Ras El Hanout, Baharat, Shish Taouk, Za'atar, Marash Pepper... There's a whole world in those names. And if you're a cook, it's a world of possibility and promise.
These are just some of the spices that make up the central space in Little Istanbul, the new Turkish goods store in White River Junction that opened last week. In a way, the store revolves around them -- which shouldn't be a surprise, given that owners Vural and Jackie Oktay also run the Tuckerbox, the Turkish restaurant and cafe across the street.
"People are loving the spices," says Jackie. "There are things you just can't get around here."
Take Ras El Hanout. It's actually Moroccan, and there's no set recipe--every merchant and company has its own. In the past, some blends allegedly included Spanish Fly (an aphrodisiac) and, sometimes, hashish. By that standard, Little Istanbul's is tame--but still exotic. Here's what's in it:
There are also more straightforward, but no less hard-to-find, spices and seasonings: Himalayan pink salt; Grains of Paradise, the west African spice that's sometimes used as a pepper substitute, but with overtones of cardamom; saffron; fleur de sel; black onyx cocoa powder; whole allspice berries; and dozens more. You'll just have to wander in to see for yourself.
And when you do, if Vural or Jackie are there, definitely chat them up. The mint, for instance, is strong--perfect for, say, lentil soup. The baharat, which includes nutmeg and cloves and cinnamon and coriander and is warm and inviting, goes well with chicken, stuffed vegetables, grilled meats... Za'atar is traditionally put on top of flatbreads, or mixed with olive oil to dip bread in, but Vural has a friend who tosses it on french fries, along with garlic, then accompanies them with a turmeric aioli. The Lebanese 7 Spice that you'll find there is what the Tuckerbox uses in its superb stuffed grape leaves. Toasted Dukka, also traditionally used with olive oil for bread dipping, gives white fish like cod and halibut a really nice flavor. The Marash Pepper...

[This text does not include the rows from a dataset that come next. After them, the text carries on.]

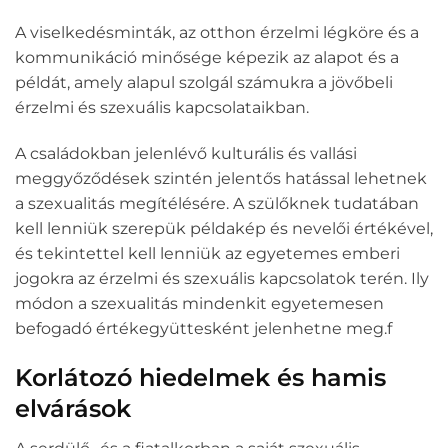
A viselkedésminták, az otthon érzelmi légköre és a
kommunikáció minősége képezik az alapot és a
példát, amely alapul szolgál számukra a jövőbeli
érzelmi és szexuális kapcsolataikban.
A családokban jelenlévő kulturális és vallási
meggyőződések szintén jelentős hatással lehetnek
a szexualitás megítélésére. A szülőknek tudatában
kell lenniük szerepük példakép és nevelői értékével,
és tekintettel kell lenniük az egyetemes emberi
jogokra az érzelmi és szexuális kapcsolatok terén. Ily
módon a szexualitás mindenkit egyetemesen
befogadó értékegyüttesként jelenhetne meg.f
Korlátozó hiedelmek és hamis
elvárások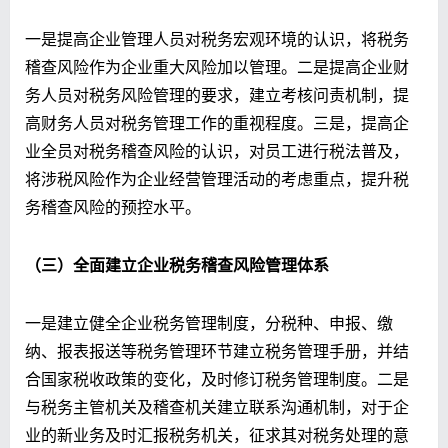
一是提高企业管理人员对税务宏观环境的认识，将税务
稽查风险作为企业重大风险加以管理。二是提高企业财
务人员对税务风险管理的要求，建立考核问责机制，提
高财务人员对税务管理工作的重视程度。三是，提高企
业全员对税务稽查风险的认识，对员工进行税法普及，
将涉税风险作为企业经营管理活动的考虑重点，提升税
务稽查风险的预控水平。
（三）全面建立企业税务稽查风险管理体系
一是建立健全企业税务管理制度，分税种、申报、缴
纳、报表报送等税务管理环节建立税务管理手册，并结
合国家税收政策的变化，及时修订税务管理制度。二是
与税务主管机关及稽查机关建立联系沟通机制，对于企
业的新业务及时汇报税务机关，征求其对税务处理的意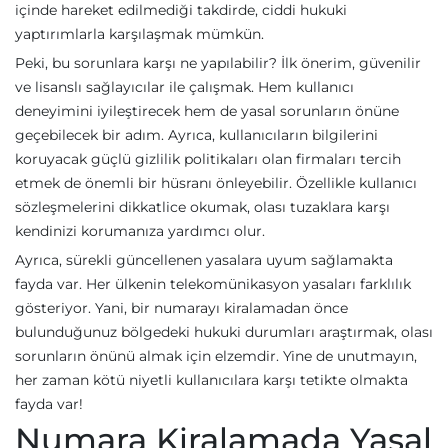
içinde hareket edilmediği takdirde, ciddi hukuki
yaptırımlarla karşılaşmak mümkün.
Peki, bu sorunlara karşı ne yapılabilir? İlk önerim, güvenilir
ve lisanslı sağlayıcılar ile çalışmak. Hem kullanıcı
deneyimini iyileştirecek hem de yasal sorunların önüne
geçebilecek bir adım. Ayrıca, kullanıcıların bilgilerini
koruyacak güçlü gizlilik politikaları olan firmaları tercih
etmek de önemli bir hüsranı önleyebilir. Özellikle kullanıcı
sözleşmelerini dikkatlice okumak, olası tuzaklara karşı
kendinizi korumanıza yardımcı olur.
Ayrıca, sürekli güncellenen yasalara uyum sağlamakta
fayda var. Her ülkenin telekomünikasyon yasaları farklılık
gösteriyor. Yani, bir numarayı kiralamadan önce
bulunduğunuz bölgedeki hukuki durumları araştırmak, olası
sorunların önünü almak için elzemdir. Yine de unutmayın,
her zaman kötü niyetli kullanıcılara karşı tetikte olmakta
fayda var!
Numara Kiralamada Yasal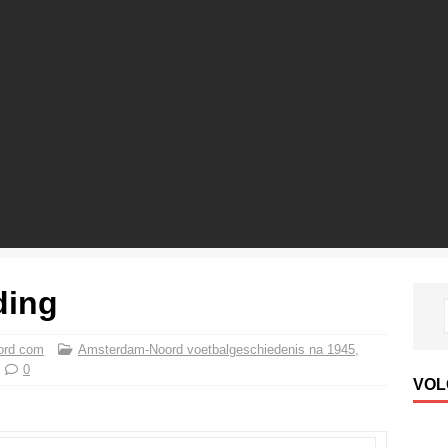
ding
ord com
Amsterdam-Noord voetbalgeschiedenis na 1945
,
0
VOL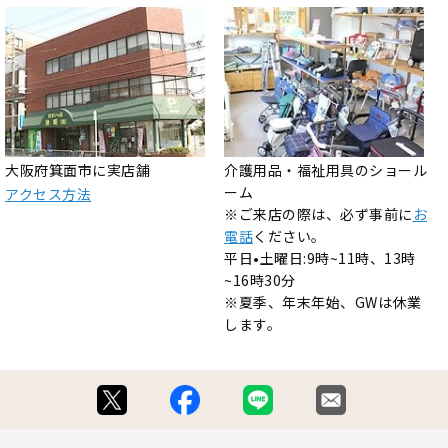
大阪府箕面市に実店舗
介護用品・福祉用具のショール
ーム
アクセス方法
※ご来店の際は、必ず事前に
お
電話
ください。
平日•土曜日:9時~11時、13時
~16時30分
※夏季、年末年始、GWは休業
します。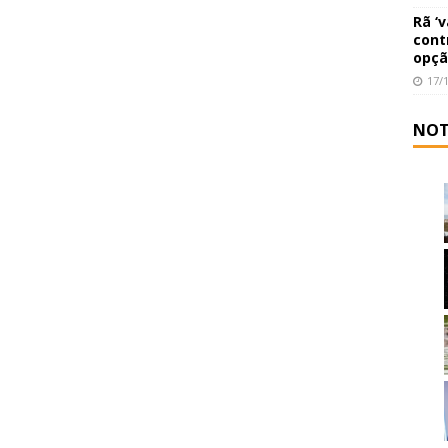
Rã ‘
cont
opçã
17/
NOT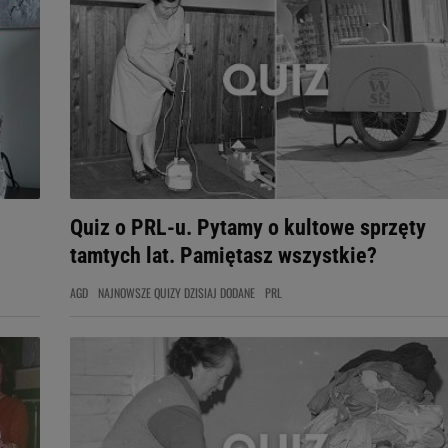
Quiz o PRL-u. Pytamy o kultowe sprzęty
tamtych lat. Pamiętasz wszystkie?
AGD
NAJNOWSZE QUIZY DZISIAJ DODANE
PRL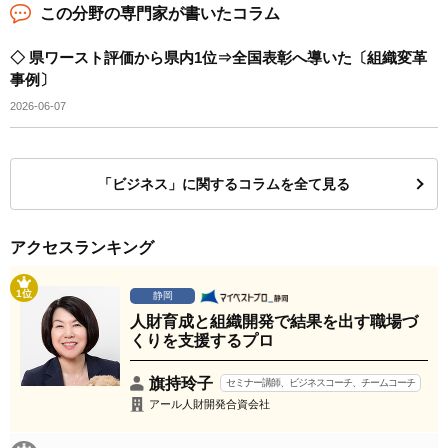
この分野の専門家が書いたコラム
◇ 県ワースト評価から県内1位⇒全国表彰へ導いた〔組織変革
事例〕
2026-06-07
「ビジネス」に関するコラムを全て見る
アクセスランキング
1位
静岡
人財育成と組織開発で結果を出す職場づ
くりを支援するプロ
旗持玲子
セミナー講師、ビジネスコーチ、チームコーチ
アール人財開発合資会社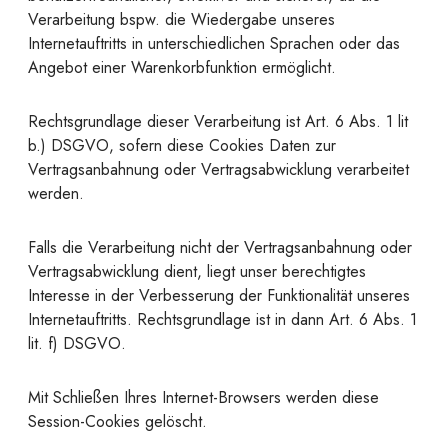
Verarbeitung bspw. die Wiedergabe unseres
Internetauftritts in unterschiedlichen Sprachen oder das
Angebot einer Warenkorbfunktion ermöglicht.
Rechtsgrundlage dieser Verarbeitung ist Art. 6 Abs. 1 lit
b.) DSGVO, sofern diese Cookies Daten zur
Vertragsanbahnung oder Vertragsabwicklung verarbeitet
werden.
Falls die Verarbeitung nicht der Vertragsanbahnung oder
Vertragsabwicklung dient, liegt unser berechtigtes
Interesse in der Verbesserung der Funktionalität unseres
Internetauftritts. Rechtsgrundlage ist in dann Art. 6 Abs. 1
lit. f) DSGVO.
Mit Schließen Ihres Internet-Browsers werden diese
Session-Cookies gelöscht.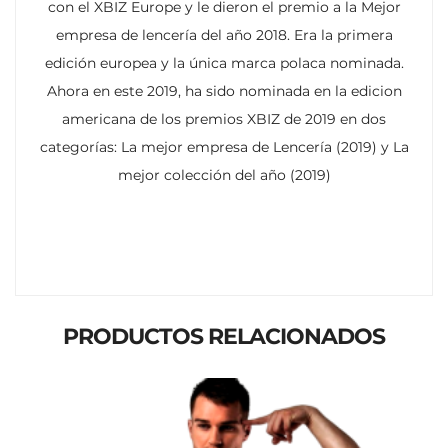
con el XBIZ Europe y le dieron el premio a la Mejor
empresa de lencería del año 2018. Era la primera
edición europea y la única marca polaca nominada.
Ahora en este 2019, ha sido nominada en la edicion
americana de los premios XBIZ de 2019 en dos
categorías: La mejor empresa de Lencería (2019) y La
mejor colección del año (2019)
PRODUCTOS RELACIONADOS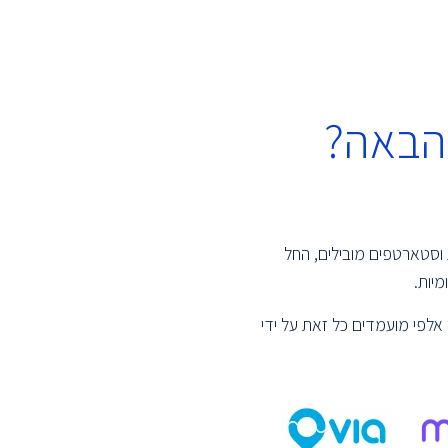
הבאה?
 וסטארטפים מובילים, החל
יות.
אלפי מועמדים כל זאת על ידי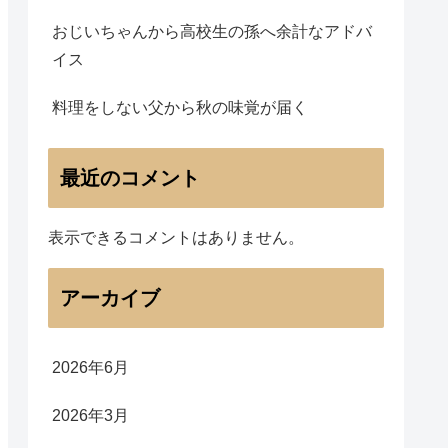
おじいちゃんから高校生の孫へ余計なアドバ
イス
料理をしない父から秋の味覚が届く
最近のコメント
表示できるコメントはありません。
アーカイブ
2026年6月
2026年3月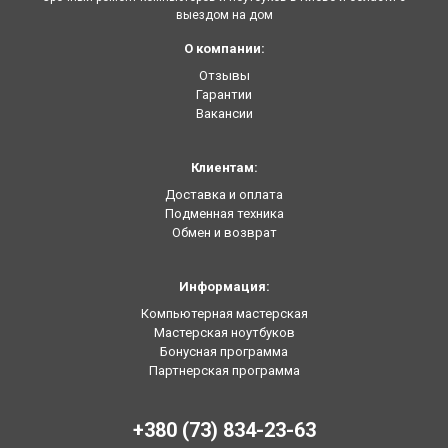
выездом на дом
О компании:
Отзывы
Гарантии
Вакансии
Клиентам:
Доставка и оплата
Подменная техника
Обмен и возврат
Информация:
Компьютерная мастерская
Мастерская ноутбуков
Бонусная программа
Партнерская программа
+380 (73) 834-23-63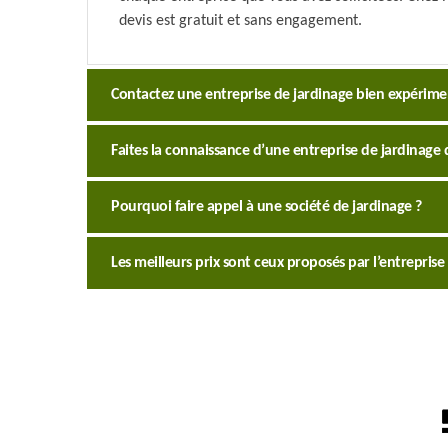
devis est gratuit et sans engagement.
Contactez une entreprise de jardinage bien expérime
Faites la connaissance d’une entreprise de jardinage q
Pourquoi faire appel à une société de jardinage ?
Les meilleurs prix sont ceux proposés par l’entreprise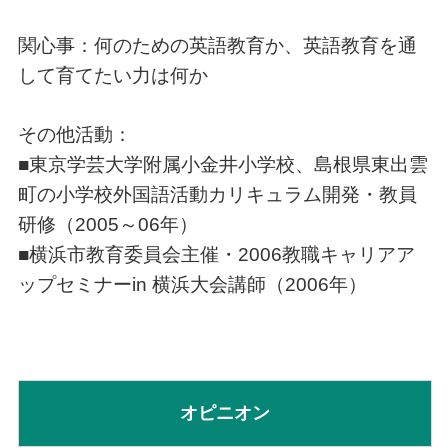
関心事：何のための英語教育か、英語教育を通
して育てたい力は何か
その他活動：
■東京学芸大学附属小金井小学校、島根県東出雲
町の小学校外国語活動カリキュラム開発・教員
研修（2005～06年）
■横浜市教育委員会主催・2006教職キャリアア
ップセミナーin 横浜大会講師（2006年）
オピニオン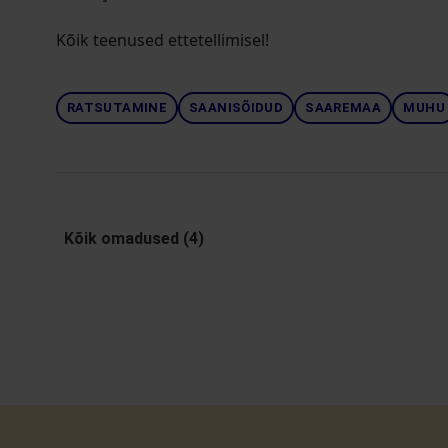
Kõik teenused ettetellimisel!
RATSUTAMINE
SAANISÕIDUD
SAAREMAA
MUHU
Kõik omadused (4)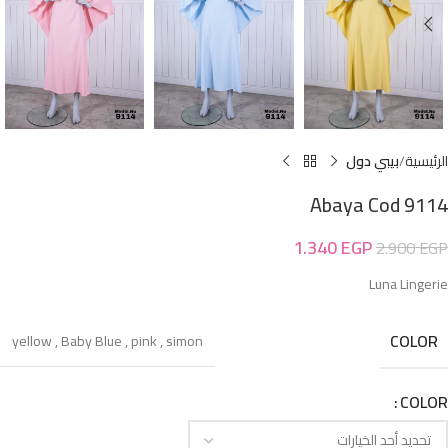
الرئيسية
بيبي دول
Abaya Cod 9114
1.340
EGP
2.900
EGP
Luna Lingerie
COLOR
yellow
,
Baby Blue
,
pink
,
simon
COLOR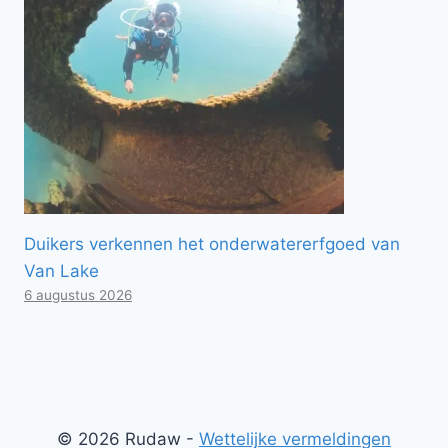
Duikers verkennen het onderwatererfgoed van
Van Lake
6 augustus 2026
© 2026 Rudaw -
Wettelijke vermeldingen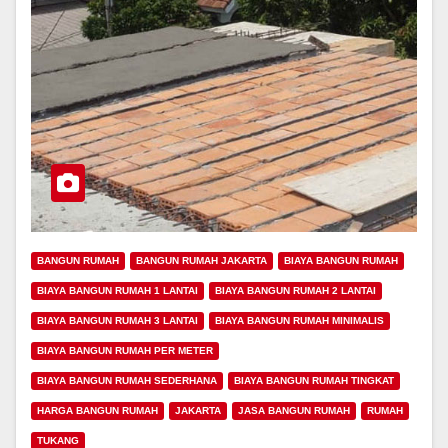
BANGUN RUMAH
BANGUN RUMAH JAKARTA
BIAYA BANGUN RUMAH
BIAYA BANGUN RUMAH 1 LANTAI
BIAYA BANGUN RUMAH 2 LANTAI
BIAYA BANGUN RUMAH 3 LANTAI
BIAYA BANGUN RUMAH MINIMALIS
BIAYA BANGUN RUMAH PER METER
BIAYA BANGUN RUMAH SEDERHANA
BIAYA BANGUN RUMAH TINGKAT
HARGA BANGUN RUMAH
JAKARTA
JASA BANGUN RUMAH
RUMAH
TUKANG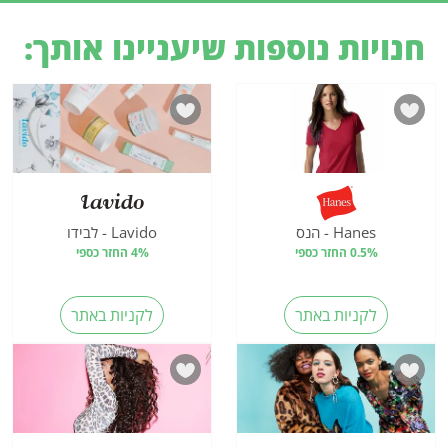
חנויות נוספות שיעניינו אותך:
Hanes - הנס
Lavido - לבידו
0.5% החזר כספי
4% החזר כספי
לקניות באתר
לקניות באתר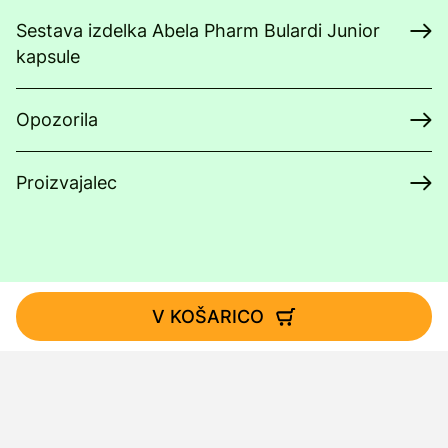
Sestava izdelka Abela Pharm Bulardi Junior
kapsule
Opozorila
Proizvajalec
V KOŠARICO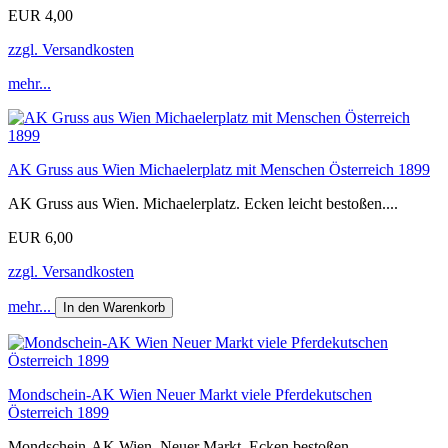
EUR 4,00
zzgl. Versandkosten
mehr...
AK Gruss aus Wien Michaelerplatz mit Menschen Österreich 1899
AK Gruss aus Wien. Michaelerplatz. Ecken leicht bestoßen....
EUR 6,00
zzgl. Versandkosten
mehr...
In den Warenkorb
Mondschein-AK Wien Neuer Markt viele Pferdekutschen
Österreich 1899
Mondschein-AK Wien. Neuer Markt. Ecken bestoßen....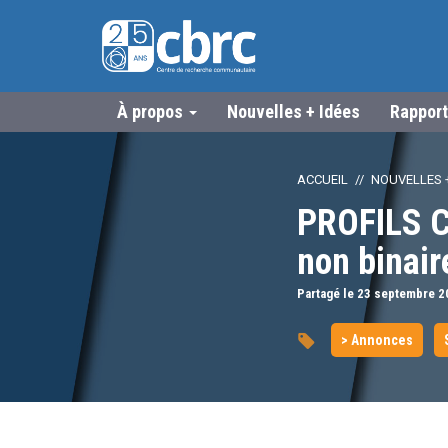
À propos
Nouvelles + Idées
Rapport
ACCUEIL
NOUVELLES +
PROFILS C
non binair
Partagé le 23
septembre
2
> Annonces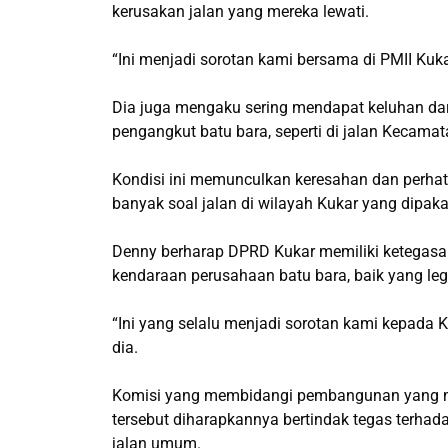
kerusakan jalan yang mereka lewati.
“Ini menjadi sorotan kami bersama di PMII Kuk
Dia juga mengaku sering mendapat keluhan dari
pengangkut batu bara, seperti di jalan Kecam
Kondisi ini memunculkan keresahan dan perhat
banyak soal jalan di wilayah Kukar yang dipak
Denny berharap DPRD Kukar memiliki ketegasa
kendaraan perusahaan batu bara, baik yang le
“Ini yang selalu menjadi sorotan kami kepada 
dia.
Komisi yang membidangi pembangunan yang me
tersebut diharapkannya bertindak tegas terha
jalan umum.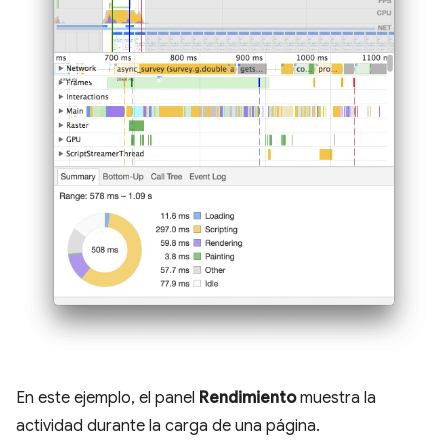
En este ejemplo, el panel
Rendimiento
muestra la
actividad durante la carga de una página.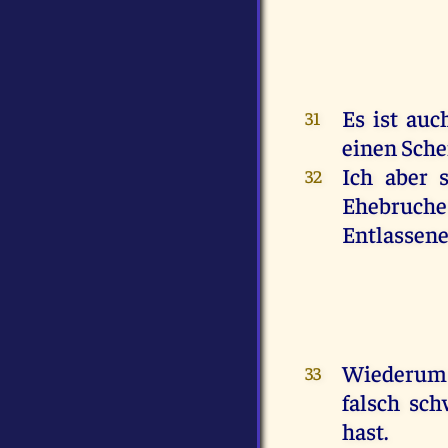
Es ist auc
31
einen Sche
Ich aber 
32
Ehebruche
Entlassene
Wiederum h
33
falsch sc
hast.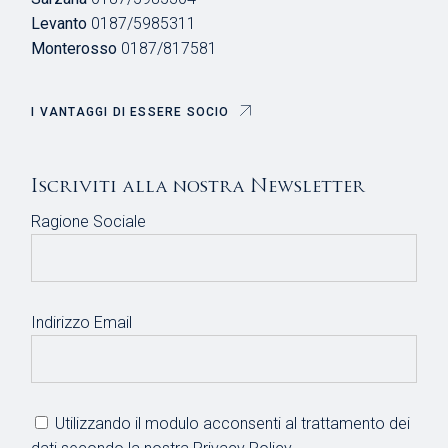
Levanto
0187/5985311
Monterosso
0187/817581
I VANTAGGI DI ESSERE SOCIO
Iscriviti alla nostra Newsletter
Ragione Sociale
Indirizzo Email
Utilizzando il modulo acconsenti al trattamento dei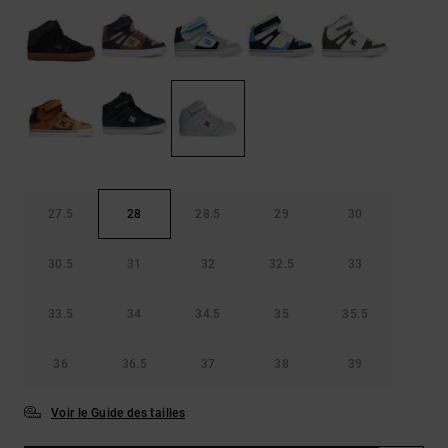
Démarrer une
Sacs &
conversation
Sacs à dos
Trouvez des
réponses
Ceintures
aux
& Portes
questions
les plus
monnaies
fréquentes et
notre
formulaire
de contact.
27.5
28
28.5
29
30
Consulter
la FAQ
30.5
31
32
32.5
33
33.5
34
34.5
35
35.5
36
36.5
37
38
39
Voir le Guide des tailles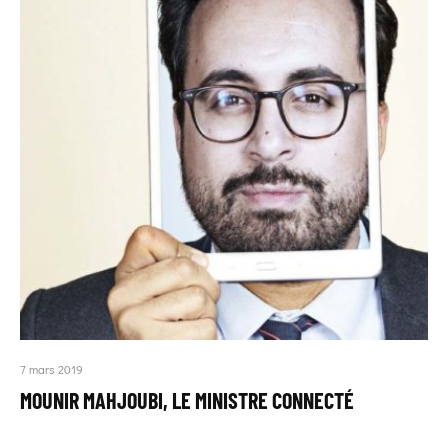
7 mars 2019
MOUNIR MAHJOUBI, LE MINISTRE CONNECTÉ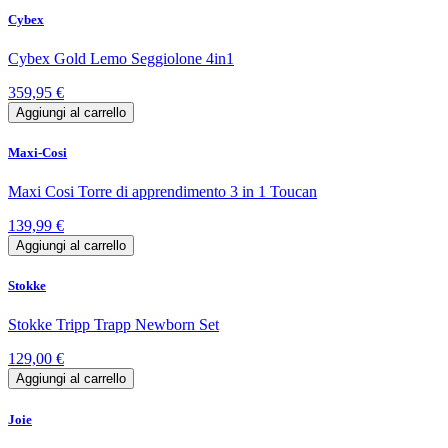
Cybex
Cybex Gold Lemo Seggiolone 4in1
359,95 €
Aggiungi al carrello
Maxi-Cosi
Maxi Cosi Torre di apprendimento 3 in 1 Toucan
139,99 €
Aggiungi al carrello
Stokke
Stokke Tripp Trapp Newborn Set
129,00 €
Aggiungi al carrello
Joie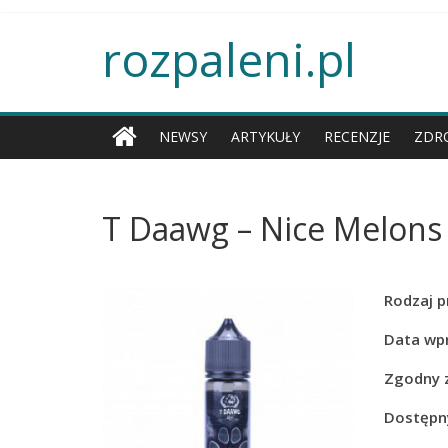
rozpaleni.pl
NEWSY
ARTYKUŁY
RECENZJE
ZDR
T Daawg – Nice Melons
Rodzaj p
Data wp
Zgodny 
Dostępny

Oh, never mind. You just need to ask.
Though the spices come from all over -- Turkey, Israel, Ivory Coast, Guatemala -- the Oktays are using an American importer for the moment, because getting spices through US Customs is time-consuming. But eventually, Vural will be relying on a childhood friend who now works in the midst of Istanbul's old city, near the Spice Bazaar, to source the best that he can find. "We’ve been looking a long time for the right sources," he says. "I want the best I can get from Turkey. That's why I'm patient."